Contact Information:

headquarters: 1 kaiser plaza
oakland, ca 94612 phone: (510)271-5800 fax: (510)271-6493 url: http://www.kaiserpermanente.org


Kaiser Permanente is the largest not-for-profit health maintenance organization (HMO) in the United States. Headquartered in Oakland, California, the organization serves 8.2 million members in nine states and the District of Columbia. As an integrated health delivery system, Kaiser organizes and provides all aspects of members' medical care, including preventive care, hospitalization, medical treatment, and pharmacy services. Kaiser is comprised of three segments: Kaiser Foundation Health Plans, Inc.; Kaiser Foundation Hospitals; and the Permanente Medical Groups. The three groups cooperate under mutually exclusive contracts to provide one-stop health care services.

Kaiser Foundation Health Plans is a consortium of regionally based not-for-profit, public-benefit corporations that contract with groups and individuals to provide prepaid comprehensive medical and hospital care. Kaiser Foundation Health Plans works with Kaiser's Hospitals and Permanente Medical Groups to provide a full range of medical services. Kaiser Foundation Hospitals owns and operates hospitals in California, Oregon, and Hawaii, as well as numerous outpatient facilities in other states. The organization provides or coordinates hospital services for Kaiser members. Also providing services to members is Permanente Medical Groups, the second component of the Kaiser network. The Medical Groups segment consists of self-managed partnerships or professional corporations of physicians who assume the full responsibility for providing and coordinating all medical care for Kaiser members. Within the Kaiser network of services there are 29 medical centers, 42 medical offices, and 11,345 physicians.

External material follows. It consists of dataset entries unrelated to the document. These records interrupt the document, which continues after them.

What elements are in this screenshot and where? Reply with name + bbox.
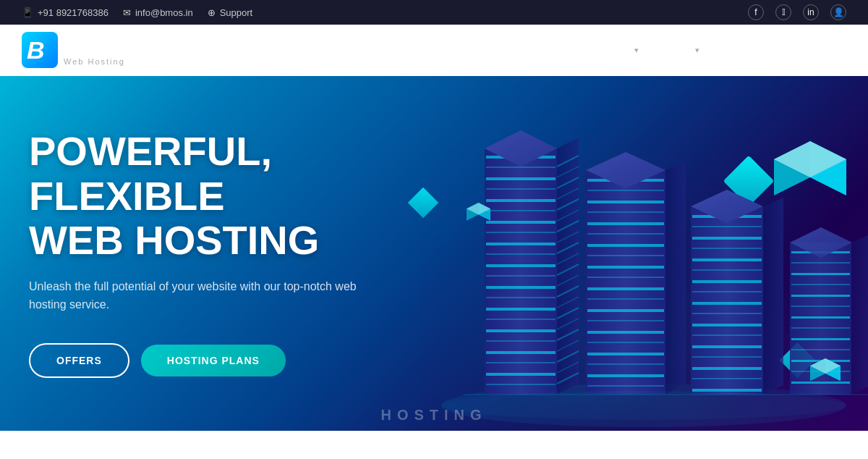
support-item[interactable]: ⊕ Support	[208, 7, 253, 18]
svg-rect-11	[486, 232, 556, 233]
svg-rect-7	[486, 188, 556, 190]
support-icon: ⊕	[208, 7, 216, 18]
svg-rect-94	[791, 262, 850, 264]
svg-rect-14	[486, 264, 556, 267]
svg-rect-64	[587, 331, 664, 334]
nav-server[interactable]: Server ▾	[660, 44, 699, 56]
svg-rect-77	[692, 258, 762, 261]
brand-tagline: Web Hosting	[64, 57, 125, 66]
svg-rect-25	[486, 384, 556, 385]
svg-rect-85	[692, 345, 762, 348]
svg-rect-98	[791, 306, 850, 307]
linkedin-icon[interactable]: in	[803, 4, 819, 20]
svg-rect-89	[692, 389, 762, 392]
svg-rect-65	[587, 342, 664, 343]
svg-marker-91	[763, 198, 783, 395]
social-icons: f 𝕀 in 👤	[748, 4, 846, 20]
svg-rect-78	[692, 269, 762, 271]
whatsapp-icon: 📱	[22, 7, 33, 18]
svg-rect-10	[486, 221, 556, 224]
svg-rect-74	[692, 226, 762, 227]
hero-cta-buttons: OFFERS HOSTING PLANS	[29, 343, 412, 378]
svg-rect-59	[587, 277, 664, 278]
server-illustration	[420, 76, 868, 431]
nav-shared-hosting[interactable]: Shared Hosting ▾	[556, 44, 638, 56]
svg-rect-79	[692, 280, 762, 283]
nav-home[interactable]: Home	[506, 44, 535, 56]
nav-business-email[interactable]: Business Email	[721, 44, 796, 56]
svg-rect-66	[587, 353, 664, 355]
hosting-plans-button[interactable]: HOSTING PLANS	[141, 345, 286, 376]
svg-rect-100	[791, 327, 850, 329]
svg-marker-107	[851, 235, 868, 395]
facebook-icon[interactable]: f	[748, 4, 764, 20]
watermark-text: HosTinG	[380, 407, 487, 424]
email-address: info@bmos.in	[135, 7, 193, 18]
svg-rect-96	[791, 284, 850, 285]
svg-point-118	[441, 391, 846, 420]
svg-rect-83	[692, 324, 762, 327]
svg-rect-24	[486, 373, 556, 376]
svg-rect-67	[587, 363, 664, 365]
svg-rect-13	[486, 253, 556, 255]
svg-rect-9	[486, 210, 556, 211]
main-nav: Home Shared Hosting ▾ Server ▾ Business …	[506, 44, 846, 56]
svg-rect-105	[791, 382, 850, 384]
svg-rect-18	[486, 308, 556, 311]
email-icon: ✉	[123, 7, 131, 18]
logo[interactable]: B Bmos® Web Hosting	[22, 32, 125, 68]
support-label: Support	[220, 7, 253, 18]
brand-name: Bmos®	[64, 35, 125, 57]
hero-content: POWERFUL, FLEXIBLE WEB HOSTING Unleash t…	[29, 129, 412, 378]
phone-number: +91 8921768386	[38, 7, 109, 18]
svg-rect-101	[791, 338, 850, 340]
user-icon[interactable]: 👤	[830, 4, 846, 20]
svg-rect-97	[791, 295, 850, 297]
navbar: B Bmos® Web Hosting Home Shared Hosting …	[0, 25, 868, 76]
svg-rect-56	[587, 244, 664, 247]
svg-rect-23	[486, 362, 556, 363]
svg-rect-99	[791, 316, 850, 319]
svg-rect-17	[486, 297, 556, 298]
offers-button[interactable]: OFFERS	[29, 343, 129, 378]
shared-hosting-chevron: ▾	[634, 46, 639, 55]
svg-rect-60	[587, 287, 664, 290]
svg-rect-19	[486, 319, 556, 320]
svg-rect-68	[587, 374, 664, 377]
svg-rect-61	[587, 298, 664, 300]
logo-text: Bmos® Web Hosting	[64, 35, 125, 66]
svg-rect-81	[692, 302, 762, 305]
phone-item[interactable]: 📱 +91 8921768386	[22, 7, 109, 18]
instagram-icon[interactable]: 𝕀	[775, 4, 791, 20]
svg-rect-80	[692, 291, 762, 292]
svg-rect-53	[587, 211, 664, 213]
server-chevron: ▾	[695, 46, 699, 55]
svg-rect-52	[587, 201, 664, 203]
svg-rect-72	[691, 206, 763, 395]
svg-rect-22	[486, 351, 556, 354]
svg-rect-86	[692, 356, 762, 358]
svg-rect-58	[587, 266, 664, 269]
svg-rect-84	[692, 334, 762, 336]
nav-offers[interactable]: Offers	[817, 44, 846, 56]
svg-rect-95	[791, 273, 850, 275]
svg-rect-21	[486, 340, 556, 342]
svg-rect-62	[587, 309, 664, 312]
svg-rect-54	[587, 222, 664, 225]
svg-rect-5	[486, 167, 556, 168]
svg-rect-49	[586, 170, 665, 395]
svg-rect-69	[587, 385, 664, 387]
svg-rect-12	[486, 243, 556, 245]
svg-rect-55	[587, 233, 664, 235]
svg-rect-75	[692, 237, 762, 240]
svg-rect-51	[587, 190, 664, 191]
svg-rect-8	[486, 199, 556, 202]
email-item[interactable]: ✉ info@bmos.in	[123, 7, 193, 18]
hero-subtitle: Unleash the full potential of your websi…	[29, 277, 369, 314]
svg-rect-3	[485, 148, 557, 395]
svg-rect-15	[486, 275, 556, 277]
top-bar-contacts: 📱 +91 8921768386 ✉ info@bmos.in ⊕ Suppor…	[22, 7, 252, 18]
svg-rect-87	[692, 367, 762, 370]
svg-marker-71	[665, 161, 686, 395]
svg-rect-57	[587, 255, 664, 256]
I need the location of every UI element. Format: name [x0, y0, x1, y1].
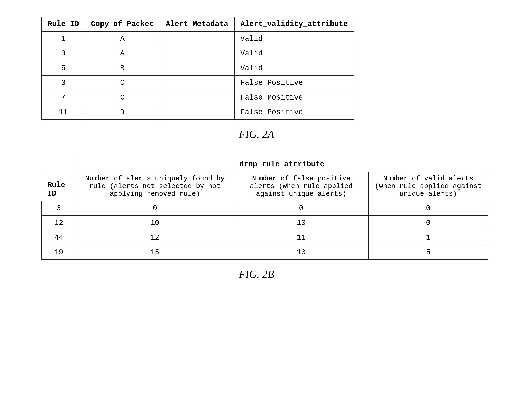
cell-rule-id: 5: [42, 61, 85, 75]
table-row: 5 B Valid: [42, 61, 354, 75]
cell-false-positive: 10: [234, 216, 369, 230]
table-2a-header-row: Rule ID Copy of Packet Alert Metadata Al…: [42, 17, 354, 31]
cell-valid-alerts: 0: [369, 201, 488, 216]
cell-rule-id: 3: [42, 46, 85, 61]
table-row: 3 C False Positive: [42, 75, 354, 90]
cell-valid-alerts: 1: [369, 230, 488, 245]
cell-unique-alerts: 0: [76, 201, 234, 216]
table-container-2b: drop_rule_attribute Rule ID Number of al…: [41, 157, 488, 260]
cell-alert-validity: False Positive: [234, 75, 354, 90]
cell-alert-metadata: [160, 90, 234, 105]
cell-rule-id: 1: [42, 31, 85, 46]
cell-rule-id: 7: [42, 90, 85, 105]
table-row: 12 10 10 0: [42, 216, 488, 230]
cell-alert-validity: Valid: [234, 46, 354, 61]
cell-copy-of-packet: B: [85, 61, 160, 75]
table-row: 44 12 11 1: [42, 230, 488, 245]
cell-alert-metadata: [160, 31, 234, 46]
page-content: Rule ID Copy of Packet Alert Metadata Al…: [0, 0, 513, 420]
col-header-false-positive: Number of false positive alerts (when ru…: [234, 172, 369, 201]
table-row: 19 15 10 5: [42, 245, 488, 260]
cell-alert-validity: False Positive: [234, 105, 354, 120]
cell-alert-validity: False Positive: [234, 90, 354, 105]
cell-rule-id: 12: [42, 216, 76, 230]
fig-2b-label: FIG. 2B: [239, 268, 274, 280]
cell-alert-metadata: [160, 75, 234, 90]
table-row: 3 A Valid: [42, 46, 354, 61]
cell-copy-of-packet: A: [85, 31, 160, 46]
cell-rule-id: 3: [42, 75, 85, 90]
cell-valid-alerts: 0: [369, 216, 488, 230]
col-header-alert-metadata: Alert Metadata: [160, 17, 234, 31]
empty-corner-cell: [42, 157, 76, 172]
cell-copy-of-packet: D: [85, 105, 160, 120]
cell-alert-validity: Valid: [234, 31, 354, 46]
cell-alert-metadata: [160, 61, 234, 75]
cell-false-positive: 11: [234, 230, 369, 245]
table-row: 3 0 0 0: [42, 201, 488, 216]
cell-unique-alerts: 12: [76, 230, 234, 245]
cell-unique-alerts: 15: [76, 245, 234, 260]
col-header-rule-id: Rule ID: [42, 17, 85, 31]
section-fig2a: Rule ID Copy of Packet Alert Metadata Al…: [25, 16, 488, 140]
table-row: 7 C False Positive: [42, 90, 354, 105]
cell-unique-alerts: 10: [76, 216, 234, 230]
cell-alert-metadata: [160, 46, 234, 61]
table-2a: Rule ID Copy of Packet Alert Metadata Al…: [41, 16, 354, 120]
fig-2a-label: FIG. 2A: [239, 128, 274, 140]
table-2b-subheader-row: Rule ID Number of alerts uniquely found …: [42, 172, 488, 201]
cell-alert-validity: Valid: [234, 61, 354, 75]
col-header-copy-of-packet: Copy of Packet: [85, 17, 160, 31]
col-header-alert-validity: Alert_validity_attribute: [234, 17, 354, 31]
cell-copy-of-packet: C: [85, 75, 160, 90]
section-fig2b: drop_rule_attribute Rule ID Number of al…: [25, 157, 488, 280]
cell-rule-id: 44: [42, 230, 76, 245]
cell-rule-id: 19: [42, 245, 76, 260]
cell-rule-id: 11: [42, 105, 85, 120]
table-row: 11 D False Positive: [42, 105, 354, 120]
cell-alert-metadata: [160, 105, 234, 120]
table-row: 1 A Valid: [42, 31, 354, 46]
cell-copy-of-packet: C: [85, 90, 160, 105]
cell-valid-alerts: 5: [369, 245, 488, 260]
table-2b-drop-rule-row: drop_rule_attribute: [42, 157, 488, 172]
cell-rule-id: 3: [42, 201, 76, 216]
cell-false-positive: 0: [234, 201, 369, 216]
col-header-valid-alerts: Number of valid alerts (when rule applie…: [369, 172, 488, 201]
table-2b: drop_rule_attribute Rule ID Number of al…: [41, 157, 488, 260]
table-container-2a: Rule ID Copy of Packet Alert Metadata Al…: [41, 16, 354, 120]
cell-false-positive: 10: [234, 245, 369, 260]
col-header-unique-alerts: Number of alerts uniquely found by rule …: [76, 172, 234, 201]
cell-copy-of-packet: A: [85, 46, 160, 61]
drop-rule-attribute-header: drop_rule_attribute: [76, 157, 488, 172]
col-header-rule-id-label: Rule ID: [42, 172, 76, 201]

Kaiser is divided into seven regions: California, Colorado, Georgia, Hawaii, Mid-Atlantic (Maryland, Virginia, and District of Columbia), Northwest (Washington and Oregon), and Ohio. A division of each of the three segments of service and care (Health Plans, Hospitals, and Physicians) operates within each region. Kaiser provides services in its Northwest region through a partnership with Group Health Cooperative based in Seattle, Washington. Most members are covered by Kaiser through their employers who may pay all or part of the monthly cost. Qualified individuals who do not have coverage may also become members through their employers.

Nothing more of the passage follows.